[What is expected] As the answer, give every line of the records that includes the word "estrellas".
========
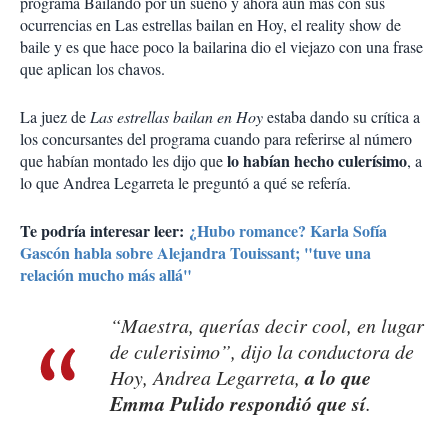
programa Bailando por un sueño y ahora aún más con sus
ocurrencias en Las estrellas bailan en Hoy, el reality show de
baile y es que hace poco la bailarina dio el viejazo con una frase
que aplican los chavos.
La juez de
Las estrellas bailan en Hoy
estaba dando su crítica a
los concursantes del programa cuando para referirse al número
lo habían hecho culerísimo
que habían montado les dijo que
, a
lo que Andrea Legarreta le preguntó a qué se refería.
Te podría interesar leer:
¿Hubo romance? Karla Sofía
Gascón habla sobre Alejandra Touissant; "tuve una
relación mucho más allá"
“Maestra, querías decir cool, en lugar
de culerisimo”, dijo la conductora de
a lo que
Hoy
, Andrea Legarreta,
Emma Pulido respondió que sí
.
========
[Task response]
ocurrencias en Las estrellas bailan en Hoy, el reality show de
Las estrellas bailan en Hoy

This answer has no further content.